→ TASK ITEM
With pictures excluded, output exactly the lines that run from the first line of the data below through the line containing "microbiológica?".

◇ ◇ ◇ ◇ ◇ ◇ ◇

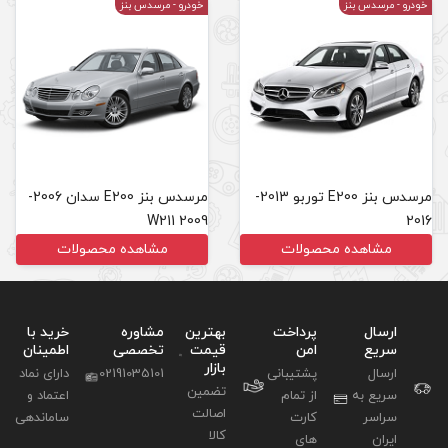
خودرو
- مرسدس بنز
مرسدس بنز E200 توربو 2013-
مرسدس بنز E200 سدان 2006-
2009 W211
مشاهده محصولات
بهترین
مشاوره
خرید با
قیمت
تخصصی
اطمینان
بازار
02191035101
دارای نماد
تضمین
اعتماد و
اصالت
ساماندهی
کالا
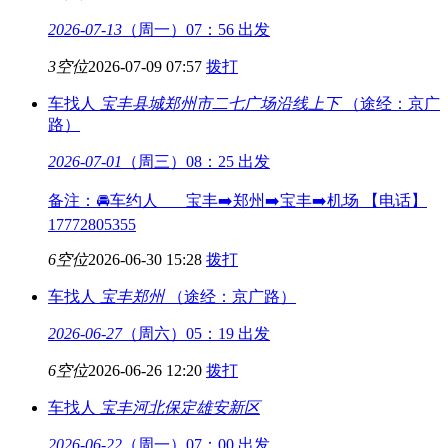
2026-07-13
（周一）07：56 出发
3空位
2026-07-09 07:57
拨打
车找人
宝丰县城
郑州市二七广场沿线上下
（途经：京广
路）
2026-07-01
（周三）08：25 出发
备注：🚘车约人 宝丰➡️郑州➡️宝丰➡️机场 【电话】
17772805355
6空位
2026-06-30 15:28
拨打
车找人
宝丰
郑州
（途经：京广路）
2026-06-27
（周六）05：19 出发
6空位
2026-06-26 12:20
拨打
车找人
宝丰
河北保定雄安新区
2026-06-22
（周一）07：00 出发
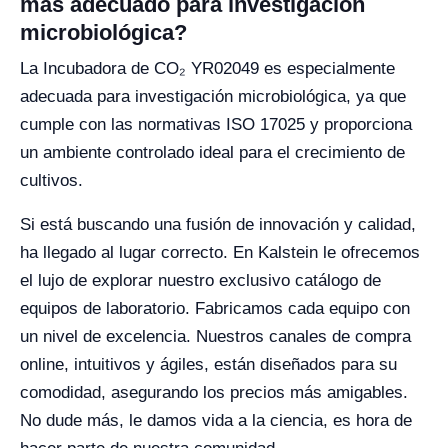
más adecuado para investigación
microbiológica?
La Incubadora de CO₂ YR02049 es especialmente
adecuada para investigación microbiológica, ya que
cumple con las normativas ISO 17025 y proporciona
un ambiente controlado ideal para el crecimiento de
cultivos.
Si está buscando una fusión de innovación y calidad,
ha llegado al lugar correcto. En Kalstein le ofrecemos
el lujo de explorar nuestro exclusivo catálogo de
equipos de laboratorio. Fabricamos cada equipo con
un nivel de excelencia. Nuestros canales de compra
online, intuitivos y ágiles, están diseñados para su
comodidad, asegurando los precios más amigables.
No dude más, le damos vida a la ciencia, es hora de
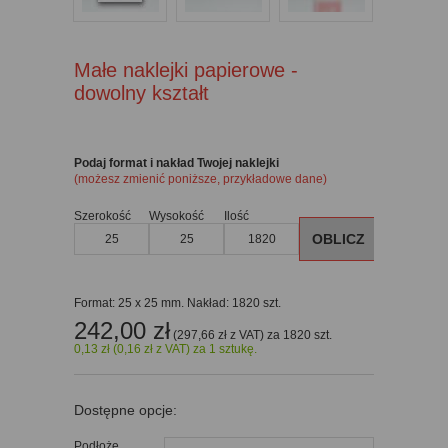
Małe naklejki papierowe -
dowolny kształt
Podaj format i nakład Twojej naklejki
(możesz zmienić poniższe, przykładowe dane)
Szerokość
Wysokość
Ilość
OBLICZ
Format: 25 x 25 mm. Nakład: 1820 szt.
242,00
zł
(
297,66
zł
z VAT
) za
1820 szt.
0,13
zł
(0,16
zł
z VAT) za 1 sztukę.
Dostępne opcje:
Podłoże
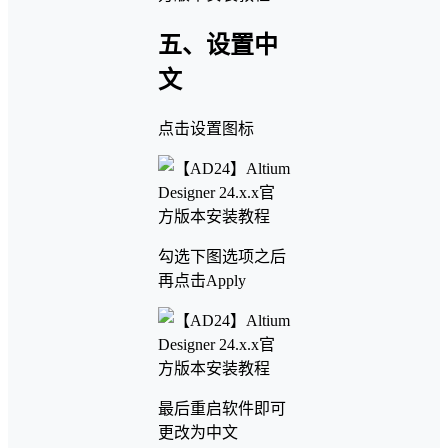
五、设置中
文
点击设置图标
勾选下图选项之后
再点击Apply
最后重启软件即可
更改为中文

◇ ◇ ◇ ◇ ◇ ◇ ◇

→ EXERCISE RESPONSE
خودرو
- مرسدس بنز
مرسدس بنز E200 توربو 2013-
مرسدس بنز E200 سدان 2006-
2009 W211
مشاهده محصولات
بهترین
مشاوره
خرید با
قیمت
تخصصی
اطمینان
بازار
02191035101
دارای نماد
تضمین
اعتماد و
اصالت
ساماندهی
کالا
2026-07-13
（周一）07：56 出发
3空位
2026-07-09 07:57
拨打
车找人
宝丰县城
郑州市二七广场沿线上下
（途经：京广
路）
2026-07-01
（周三）08：25 出发
备注：🚘车约人 宝丰➡️郑州➡️宝丰➡️机场 【电话】
17772805355
6空位
2026-06-30 15:28
拨打
车找人
宝丰
郑州
（途经：京广路）
2026-06-27
（周六）05：19 出发
6空位
2026-06-26 12:20
拨打
车找人
宝丰
河北保定雄安新区
2026-06-22
（周一）07：00 出发
más adecuado para investigación
microbiológica?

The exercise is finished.